Re: Hanging queries on dual CPU windows

Lists: pgsql-performance
From: "Magnus Hagander" <mha(at)sollentuna(dot)net>
To: "Jan de Visser" <jdevisser(at)digitalfairway(dot)com>, <pgsql-performance(at)postgresql(dot)org>
Subject: Re: Hanging queries on dual CPU windows
Date: 2006-03-10 09:20:15
Message-ID: 6BCB9D8A16AC4241919521715F4D8BCEA35104@algol.sollentuna.se
Views: Raw Message | Whole Thread | Download mbox | Resend email
Lists: pgsql-performance

> > Is it possible to get a stack trace from the stuck process?
>  I dunno
> > if you've got anything gdb-equivalent under Windows, but that's the
> > first thing I'd be interested in ...
>
> Here ya go:
>
> http://www.devisser-siderius.com/stack1.jpg
> http://www.devisser-siderius.com/stack2.jpg
> http://www.devisser-siderius.com/stack3.jpg
>
> There are three threads in the process. I guess thread 1
> (stack1.jpg) is the most interesting.
>
> I also noted that cranking up concurrency in my app
> reproduces the problem in about 4 minutes ;-)
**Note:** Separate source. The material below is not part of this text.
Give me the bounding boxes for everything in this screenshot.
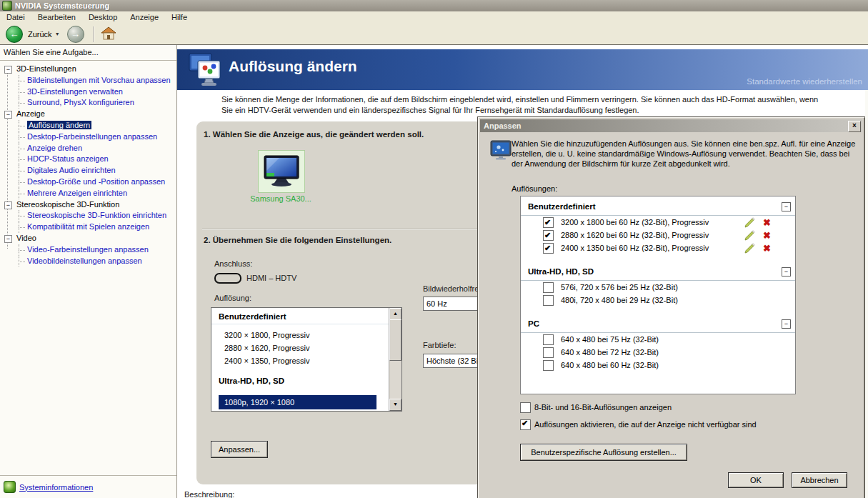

Actually, stack2 looks very interesting. Does it "stay stuck" in pg_queue_signal? That's really not supposed to happen.

Also, can you confirm that stack1 actually *stops* in pgwin32_waitforsinglesocket? Or does it go out and come back? ;-)

(A good signal of this is to check the cswitch delta. If it stays at zero, then it's stuck. If it shows any values, that means it's actuall going out and coming back)

And finally, is this 8.0 or 8.1? There have been some significant changes in the handling of the signals between the two...

//Magnus


From: Jan de Visser <jdevisser(at)digitalfairway(dot)com>
To: pgsql-performance(at)postgresql(dot)org
Subject: Re: Hanging queries on dual CPU windows
Date: 2006-03-10 14:03:14
Message-ID: 200603100903.14517.jdevisser@digitalfairway.com
Views: Raw Message | Whole Thread | Download mbox | Resend email
Lists: pgsql-performance

On Friday 10 March 2006 04:20, Magnus Hagander wrote:
> > > Is it possible to get a stack trace from the stuck process?
> >
> >  I dunno
> >
> > > if you've got anything gdb-equivalent under Windows, but that's the
> > > first thing I'd be interested in ...
> >
> > Here ya go:
> >
> > http://www.devisser-siderius.com/stack1.jpg
> > http://www.devisser-siderius.com/stack2.jpg
> > http://www.devisser-siderius.com/stack3.jpg
> >
> > There are three threads in the process. I guess thread 1
> > (stack1.jpg) is the most interesting.
> >
> > I also noted that cranking up concurrency in my app
> > reproduces the problem in about 4 minutes ;-)
>

Just reproduced again.

> Actually, stack2 looks very interesting. Does it "stay stuck" in
> pg_queue_signal? That's really not supposed to happen.

Yes it does.

>
> Also, can you confirm that stack1 actually *stops* in
> pgwin32_waitforsinglesocket? Or does it go out and come back? ;-)
>
> (A good signal of this is to check the cswitch delta. If it stays at zero,
> then it's stuck. If it shows any values, that means it's actuall going out
> and coming back)

I only see CSwitch change once I click OK on the thread window. Once I do
that, it goes up to 3 and back to blank again. The 'context switches' counter
does not increase like it does for other processes (like e.g. process
explorer itself).

Another thing which may or may not be of interest: Nothing is listed in the
'TCP/IP' tab for the stuck process. I would have expected to see at least the
socket of the client connection there??

>
> And finally, is this 8.0 or 8.1? There have been some significant changes
> in the handling of the signals between the two...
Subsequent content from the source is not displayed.